### INPUT DATA ###
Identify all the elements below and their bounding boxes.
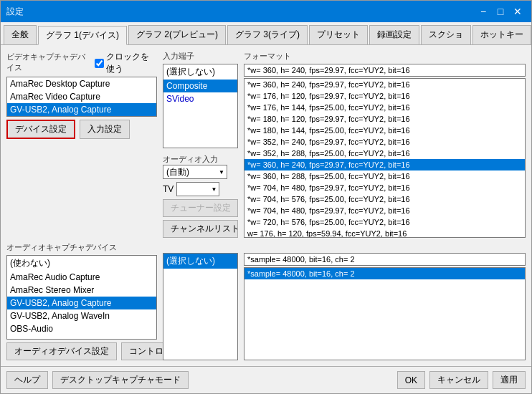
footer-buttons: ヘルプ デスクトップキャプチャモード OK キャンセル 適用	[1, 366, 531, 393]
audio-device-settings-button[interactable]: オーディオデバイス設定	[6, 342, 117, 360]
input-terminal-label: 入力端子	[163, 51, 238, 62]
terminal-item-2[interactable]: SVideo	[163, 92, 237, 105]
format-item-6[interactable]: *w= 352, h= 288, fps=25.00, fcc=YUY2, bi…	[244, 148, 525, 159]
format-item-5[interactable]: *w= 352, h= 240, fps=29.97, fcc=YUY2, bi…	[244, 136, 525, 148]
main-content: ビデオキャプチャデバイス クロックを使う AmaRec Desktop Capt…	[1, 45, 531, 366]
audio-device-item-2[interactable]: AmaRec Stereo Mixer	[7, 284, 156, 297]
format-item-12[interactable]: *w= 720, h= 576, fps=25.00, fcc=YUY2, bi…	[244, 216, 525, 228]
maximize-button[interactable]: □	[493, 4, 508, 19]
cancel-button[interactable]: キャンセル	[429, 371, 488, 389]
format-item-0[interactable]: *w= 360, h= 240, fps=29.97, fcc=YUY2, bi…	[244, 79, 525, 90]
video-device-item-2[interactable]: GV-USB2, Analog Capture	[7, 103, 156, 116]
help-button[interactable]: ヘルプ	[6, 371, 48, 389]
format-item-4[interactable]: *w= 180, h= 144, fps=25.00, fcc=YUY2, bi…	[244, 125, 525, 136]
audio-format-list[interactable]: *sample= 48000, bit=16, ch= 2	[244, 267, 526, 360]
tab-preset[interactable]: プリセット	[309, 25, 368, 44]
audio-device-item-4[interactable]: GV-USB2, Analog WaveIn	[7, 309, 156, 322]
terminal-item-1[interactable]: Composite	[163, 80, 237, 92]
clock-label: クロックを使う	[106, 51, 157, 75]
audio-device-item-1[interactable]: AmaRec Audio Capture	[7, 271, 156, 284]
format-item-10[interactable]: *w= 704, h= 576, fps=25.00, fcc=YUY2, bi…	[244, 193, 525, 205]
video-capture-label: ビデオキャプチャデバイス	[6, 52, 89, 73]
tab-scjyo[interactable]: スクショ	[421, 25, 471, 44]
audio-input-select[interactable]: (自動)	[163, 165, 227, 179]
input-settings-button[interactable]: 入力設定	[80, 120, 130, 139]
format-item-1[interactable]: *w= 176, h= 120, fps=29.97, fcc=YUY2, bi…	[244, 90, 525, 102]
audio-capture-label: オーディオキャプチャデバイス	[6, 242, 157, 253]
apply-button[interactable]: 適用	[493, 371, 526, 389]
format-item-11[interactable]: *w= 704, h= 480, fps=29.97, fcc=YUY2, bi…	[244, 205, 525, 216]
tab-graph3[interactable]: グラフ 3(ライブ)	[227, 25, 308, 44]
video-device-item-1[interactable]: AmaRec Video Capture	[7, 90, 156, 103]
input-terminal-list[interactable]: (選択しない) Composite SVideo	[163, 64, 238, 148]
format-list[interactable]: *w= 360, h= 240, fps=29.97, fcc=YUY2, bi…	[244, 78, 526, 238]
close-button[interactable]: ✕	[510, 4, 526, 19]
audio-device-list[interactable]: (使わない) AmaRec Audio Capture AmaRec Stere…	[6, 255, 157, 340]
ok-button[interactable]: OK	[397, 371, 425, 389]
channel-list-button[interactable]: チャンネルリスト	[163, 220, 238, 238]
terminal-item-0[interactable]: (選択しない)	[163, 64, 237, 80]
audio-device-item-0[interactable]: (使わない)	[7, 256, 156, 271]
settings-window: 設定 − □ ✕ 全般 グラフ 1(デバイス) グラフ 2(プレビュー) グラフ…	[0, 0, 532, 394]
format-item-7[interactable]: *w= 360, h= 240, fps=29.97, fcc=YUY2, bi…	[244, 159, 525, 170]
tab-hotkey[interactable]: ホットキー	[472, 25, 531, 44]
window-title: 設定	[6, 6, 24, 18]
video-device-list[interactable]: AmaRec Desktop Capture AmaRec Video Capt…	[6, 77, 157, 117]
format-item-13[interactable]: w= 176, h= 120, fps=59.94, fcc=YUY2, bit…	[244, 228, 525, 238]
audio-format-item-0[interactable]: *sample= 48000, bit=16, ch= 2	[244, 268, 525, 279]
tabs-bar: 全般 グラフ 1(デバイス) グラフ 2(プレビュー) グラフ 3(ライブ) プ…	[1, 22, 531, 45]
format-item-3[interactable]: *w= 180, h= 120, fps=29.97, fcc=YUY2, bi…	[244, 113, 525, 125]
format-item-9[interactable]: *w= 704, h= 480, fps=29.97, fcc=YUY2, bi…	[244, 182, 525, 193]
clock-checkbox[interactable]	[95, 59, 104, 68]
video-device-item-0[interactable]: AmaRec Desktop Capture	[7, 77, 156, 90]
device-settings-button[interactable]: デバイス設定	[6, 120, 75, 139]
desktop-capture-button[interactable]: デスクトップキャプチャモード	[52, 371, 189, 389]
audio-device-item-3[interactable]: GV-USB2, Analog Capture	[7, 297, 156, 309]
tab-graph2[interactable]: グラフ 2(プレビュー)	[128, 25, 226, 44]
tab-graph1[interactable]: グラフ 1(デバイス)	[38, 26, 127, 45]
clock-checkbox-label[interactable]: クロックを使う	[95, 51, 157, 75]
format-item-2[interactable]: *w= 176, h= 144, fps=25.00, fcc=YUY2, bi…	[244, 102, 525, 113]
tv-select[interactable]	[176, 182, 219, 196]
audio-terminal-item-0[interactable]: (選択しない)	[163, 254, 237, 269]
title-controls: − □ ✕	[475, 4, 526, 19]
format-item-8[interactable]: *w= 360, h= 288, fps=25.00, fcc=YUY2, bi…	[244, 170, 525, 182]
tab-general[interactable]: 全般	[4, 25, 37, 44]
minimize-button[interactable]: −	[475, 4, 491, 19]
audio-format-top: *sample= 48000, bit=16, ch= 2	[244, 253, 526, 266]
tab-record[interactable]: 録画設定	[369, 25, 419, 44]
audio-input-label: オーディオ入力	[163, 155, 218, 163]
format-label: フォーマット	[244, 51, 526, 62]
tv-label: TV	[163, 184, 174, 194]
tuner-settings-button[interactable]: チューナー設定	[163, 199, 238, 217]
format-top-display: *w= 360, h= 240, fps=29.97, fcc=YUY2, bi…	[244, 64, 526, 77]
audio-terminal-list[interactable]: (選択しない)	[163, 253, 238, 360]
title-bar: 設定 − □ ✕	[1, 1, 531, 22]
audio-device-item-5[interactable]: OBS-Audio	[7, 322, 156, 335]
###
Please write the data out again exactly, but do not carry over the pictures.

FINISHED TASK =
Identify all the elements below and their bounding boxes.
footer-buttons: ヘルプ デスクトップキャプチャモード OK キャンセル 適用	[1, 366, 531, 393]
audio-device-settings-button[interactable]: オーディオデバイス設定	[6, 342, 117, 360]
input-terminal-label: 入力端子	[163, 51, 238, 62]
terminal-item-2[interactable]: SVideo	[163, 92, 237, 105]
format-item-6[interactable]: *w= 352, h= 288, fps=25.00, fcc=YUY2, bi…	[244, 148, 525, 159]
format-item-5[interactable]: *w= 352, h= 240, fps=29.97, fcc=YUY2, bi…	[244, 136, 525, 148]
main-content: ビデオキャプチャデバイス クロックを使う AmaRec Desktop Capt…	[1, 45, 531, 366]
audio-device-item-2[interactable]: AmaRec Stereo Mixer	[7, 284, 156, 297]
format-item-12[interactable]: *w= 720, h= 576, fps=25.00, fcc=YUY2, bi…	[244, 216, 525, 228]
maximize-button[interactable]: □	[493, 4, 508, 19]
cancel-button[interactable]: キャンセル	[429, 371, 488, 389]
format-item-0[interactable]: *w= 360, h= 240, fps=29.97, fcc=YUY2, bi…	[244, 79, 525, 90]
video-device-item-2[interactable]: GV-USB2, Analog Capture	[7, 103, 156, 116]
help-button[interactable]: ヘルプ	[6, 371, 48, 389]
format-item-4[interactable]: *w= 180, h= 144, fps=25.00, fcc=YUY2, bi…	[244, 125, 525, 136]
audio-format-list[interactable]: *sample= 48000, bit=16, ch= 2	[244, 267, 526, 360]
tab-preset[interactable]: プリセット	[309, 25, 368, 44]
audio-device-item-4[interactable]: GV-USB2, Analog WaveIn	[7, 309, 156, 322]
terminal-item-1[interactable]: Composite	[163, 80, 237, 92]
clock-label: クロックを使う	[106, 51, 157, 75]
audio-device-item-1[interactable]: AmaRec Audio Capture	[7, 271, 156, 284]
format-item-10[interactable]: *w= 704, h= 576, fps=25.00, fcc=YUY2, bi…	[244, 193, 525, 205]
video-capture-label: ビデオキャプチャデバイス	[6, 52, 89, 73]
tab-scjyo[interactable]: スクショ	[421, 25, 471, 44]
audio-input-select[interactable]: (自動)	[163, 165, 227, 179]
input-settings-button[interactable]: 入力設定	[80, 120, 130, 139]
format-item-1[interactable]: *w= 176, h= 120, fps=29.97, fcc=YUY2, bi…	[244, 90, 525, 102]
audio-capture-label: オーディオキャプチャデバイス	[6, 242, 157, 253]
apply-button[interactable]: 適用	[493, 371, 526, 389]
format-item-11[interactable]: *w= 704, h= 480, fps=29.97, fcc=YUY2, bi…	[244, 205, 525, 216]
tab-graph3[interactable]: グラフ 3(ライブ)	[227, 25, 308, 44]
video-device-item-1[interactable]: AmaRec Video Capture	[7, 90, 156, 103]
input-terminal-list[interactable]: (選択しない) Composite SVideo	[163, 64, 238, 148]
format-list[interactable]: *w= 360, h= 240, fps=29.97, fcc=YUY2, bi…	[244, 78, 526, 238]
close-button[interactable]: ✕	[510, 4, 526, 19]
audio-device-list[interactable]: (使わない) AmaRec Audio Capture AmaRec Stere…	[6, 255, 157, 340]
ok-button[interactable]: OK	[397, 371, 425, 389]
channel-list-button[interactable]: チャンネルリスト	[163, 220, 238, 238]
terminal-item-0[interactable]: (選択しない)	[163, 64, 237, 80]
audio-device-item-0[interactable]: (使わない)	[7, 256, 156, 271]
settings-window: 設定 − □ ✕ 全般 グラフ 1(デバイス) グラフ 2(プレビュー) グラフ…	[0, 0, 532, 394]
format-item-7[interactable]: *w= 360, h= 240, fps=29.97, fcc=YUY2, bi…	[244, 159, 525, 170]
tab-hotkey[interactable]: ホットキー	[472, 25, 531, 44]
window-title: 設定	[6, 6, 24, 18]
video-device-list[interactable]: AmaRec Desktop Capture AmaRec Video Capt…	[6, 77, 157, 117]
format-item-13[interactable]: w= 176, h= 120, fps=59.94, fcc=YUY2, bit…	[244, 228, 525, 238]
audio-format-item-0[interactable]: *sample= 48000, bit=16, ch= 2	[244, 268, 525, 279]
tabs-bar: 全般 グラフ 1(デバイス) グラフ 2(プレビュー) グラフ 3(ライブ) プ…	[1, 22, 531, 45]
format-item-3[interactable]: *w= 180, h= 120, fps=29.97, fcc=YUY2, bi…	[244, 113, 525, 125]
format-item-9[interactable]: *w= 704, h= 480, fps=29.97, fcc=YUY2, bi…	[244, 182, 525, 193]
clock-checkbox[interactable]	[95, 59, 104, 68]
video-device-item-0[interactable]: AmaRec Desktop Capture	[7, 77, 156, 90]
device-settings-button[interactable]: デバイス設定	[6, 120, 75, 139]
desktop-capture-button[interactable]: デスクトップキャプチャモード	[52, 371, 189, 389]
audio-device-item-3[interactable]: GV-USB2, Analog Capture	[7, 297, 156, 309]
tab-graph2[interactable]: グラフ 2(プレビュー)	[128, 25, 226, 44]
tab-graph1[interactable]: グラフ 1(デバイス)	[38, 26, 127, 45]
clock-checkbox-label[interactable]: クロックを使う	[95, 51, 157, 75]
format-item-2[interactable]: *w= 176, h= 144, fps=25.00, fcc=YUY2, bi…	[244, 102, 525, 113]
tv-select[interactable]	[176, 182, 219, 196]
audio-terminal-item-0[interactable]: (選択しない)	[163, 254, 237, 269]
title-controls: − □ ✕	[475, 4, 526, 19]
format-item-8[interactable]: *w= 360, h= 288, fps=25.00, fcc=YUY2, bi…	[244, 170, 525, 182]
tab-general[interactable]: 全般	[4, 25, 37, 44]
minimize-button[interactable]: −	[475, 4, 491, 19]
audio-format-top: *sample= 48000, bit=16, ch= 2	[244, 253, 526, 266]
tab-record[interactable]: 録画設定	[369, 25, 419, 44]
audio-input-label: オーディオ入力	[163, 155, 218, 163]
format-label: フォーマット	[244, 51, 526, 62]
tv-label: TV	[163, 184, 174, 194]
tuner-settings-button[interactable]: チューナー設定	[163, 199, 238, 217]
format-top-display: *w= 360, h= 240, fps=29.97, fcc=YUY2, bi…	[244, 64, 526, 77]
audio-terminal-list[interactable]: (選択しない)	[163, 253, 238, 360]
title-bar: 設定 − □ ✕	[1, 1, 531, 22]
audio-device-item-5[interactable]: OBS-Audio	[7, 322, 156, 335]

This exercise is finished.